THE TASK:
Would you retype the entries from the first line to the line bearing "autorizados por la Dirección d", both included, leaving out every picture?

━━ DATA SUPPLIED ━━

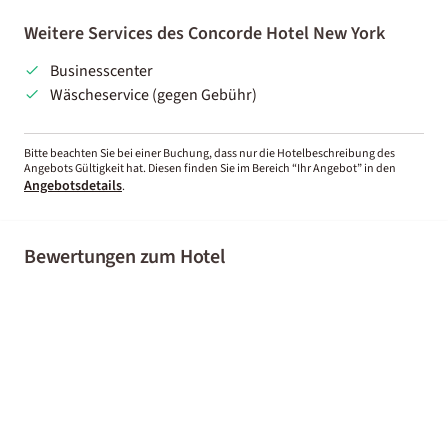
Weitere Services des Concorde Hotel New York
Businesscenter
Wäscheservice (gegen Gebühr)
Bitte beachten Sie bei einer Buchung, dass nur die Hotelbeschreibung des
Angebots Gültigkeit hat. Diesen finden Sie im Bereich “Ihr Angebot” in den
Angebotsdetails
.
Bewertungen zum Hotel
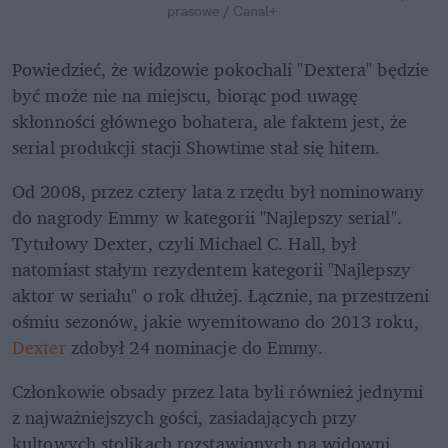
prasowe / Canal+
Powiedzieć, że widzowie pokochali "Dextera" będzie 
być może nie na miejscu, biorąc pod uwagę 
skłonności głównego bohatera, ale faktem jest, że 
serial produkcji stacji Showtime stał się hitem.
Od 2008, przez cztery lata z rzędu był nominowany 
do nagrody Emmy w kategorii "Najlepszy serial". 
Tytułowy Dexter, czyli Michael C. Hall, był 
natomiast stałym rezydentem kategorii "Najlepszy 
aktor w serialu" o rok dłużej. Łącznie, na przestrzeni 
ośmiu sezonów, jakie wyemitowano do 2013 roku, 
Dexter
 zdobył 24 nominacje do Emmy.
Członkowie obsady przez lata byli również jednymi 
z najważniejszych gości, zasiadających przy 
kultowych stolikach rozstawionych na widowni 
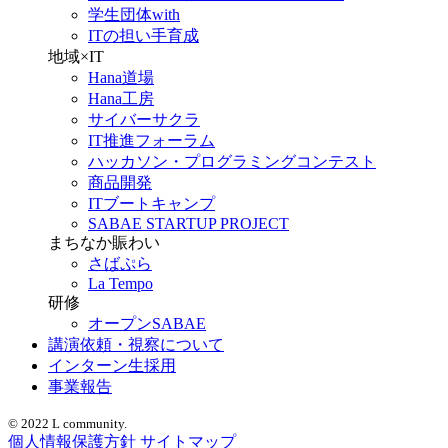
学生団体with
ITの担い手育成
地域×IT
Hana道場
Hana工房
サイバーサクラ
IT推進フォーラム
ハッカソン・プログラミングコンテスト
商品開発
ITブートキャンプ
SABAE STARTUP PROJECT
まちなか賑わい
さばぷら
La Tempo
研修
オープンSABAE
講演依頼・視察について
インターン生採用
事業報告
© 2022 L community.
個人情報保護方針
サイトマップ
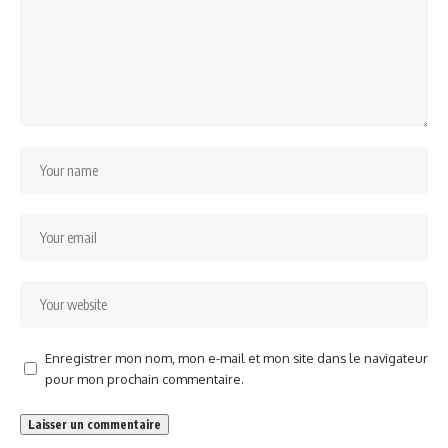
Enregistrer mon nom, mon e-mail et mon site dans le navigateur
pour mon prochain commentaire.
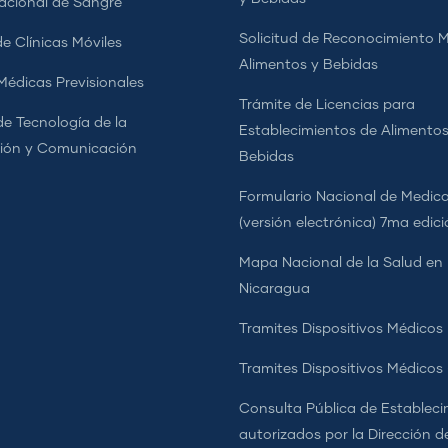
cional de Sangre
Solicitud de Reconocimiento 
e Clínicas Móviles
Alimentos y Bebidas
 Médicas Previsionales
Trámite de Licencias para
de Tecnología de la
Establecimientos de Alimentos
ión y Comunicación
Bebidas
Formulario Nacional de Medi
(versión electrónica) 7ma edic
Mapa Nacional de la Salud en
Nicaragua
Tramites Dispositivos Médicos
Tramites Dispositivos Médico
Consulta Pública de Estableci
autorizados por la Dirección d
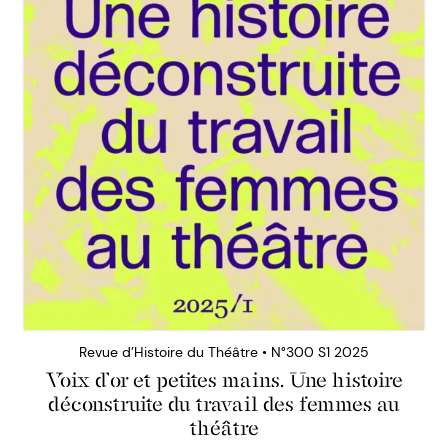
Revue d’Histoire du Théâtre • N°300 S1 2025
Voix d’or et petites mains. Une histoire
déconstruite du travail des femmes au
théâtre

━━━

EXPECTED OUTPUT:
Weitere Services des Concorde Hotel New York
Businesscenter
Wäscheservice (gegen Gebühr)
Bitte beachten Sie bei einer Buchung, dass nur die Hotelbeschreibung des
Angebots Gültigkeit hat. Diesen finden Sie im Bereich “Ihr Angebot” in den
Angebotsdetails
.
Bewertungen zum Hotel
prasowe / Canal+
Powiedzieć, że widzowie pokochali "Dextera" będzie 
być może nie na miejscu, biorąc pod uwagę 
skłonności głównego bohatera, ale faktem jest, że 
serial produkcji stacji Showtime stał się hitem.
Od 2008, przez cztery lata z rzędu był nominowany 
do nagrody Emmy w kategorii "Najlepszy serial". 
Tytułowy Dexter, czyli Michael C. Hall, był 
natomiast stałym rezydentem kategorii "Najlepszy 
aktor w serialu" o rok dłużej. Łącznie, na przestrzeni 
ośmiu sezonów, jakie wyemitowano do 2013 roku, 
Dexter
 zdobył 24 nominacje do Emmy.
Członkowie obsady przez lata byli również jednymi 
z najważniejszych gości, zasiadających przy 
kultowych stolikach rozstawionych na widowni 
学生団体with
ITの担い手育成
地域×IT
Hana道場
Hana工房
サイバーサクラ
IT推進フォーラム
ハッカソン・プログラミングコンテスト
商品開発
ITブートキャンプ
SABAE STARTUP PROJECT
まちなか賑わい
さばぷら
La Tempo
研修
オープンSABAE
講演依頼・視察について
インターン生採用
事業報告
© 2022 L community.
個人情報保護方針
サイトマップ
Enregistrer mon nom, mon e-mail et mon site dans le navigateur
pour mon prochain commentaire.
cional de Sangre
Solicitud de Reconocimiento 
e Clínicas Móviles
Alimentos y Bebidas
 Médicas Previsionales
Trámite de Licencias para
de Tecnología de la
Establecimientos de Alimentos
ión y Comunicación
Bebidas
Formulario Nacional de Medi
(versión electrónica) 7ma edic
Mapa Nacional de la Salud en
Nicaragua
Tramites Dispositivos Médicos
Tramites Dispositivos Médico
Consulta Pública de Estableci
autorizados por la Dirección d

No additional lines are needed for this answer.